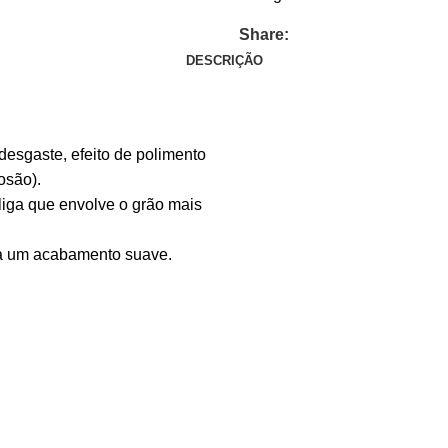
Share:
DESCRIÇÃO
esgaste, efeito de polimento
osão).
liga que envolve o grão mais
ra um acabamento suave.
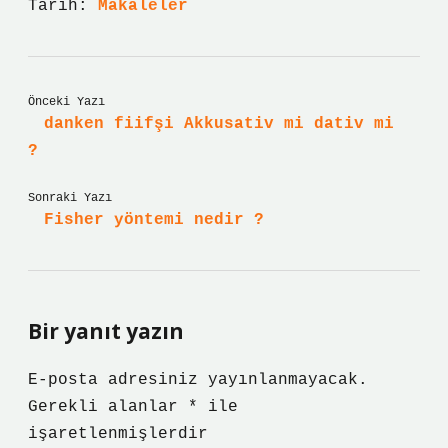
Tarih:
Makaleler
Önceki Yazı
danken fiifşi Akkusativ mi dativ mi
?
Sonraki Yazı
Fisher yöntemi nedir ?
Bir yanıt yazın
E-posta adresiniz yayınlanmayacak.
Gerekli alanlar
*
ile
işaretlenmişlerdir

----------

• _Instructions for the task_
Could you output the lines above, exactly as written, from the one containing "Sonraki Yazı" through the last, with both ends included and no others?

• _Answer_
Sonraki Yazı
Fisher yöntemi nedir ?
Bir yanıt yazın
E-posta adresiniz yayınlanmayacak.
Gerekli alanlar
*
ile
işaretlenmişlerdir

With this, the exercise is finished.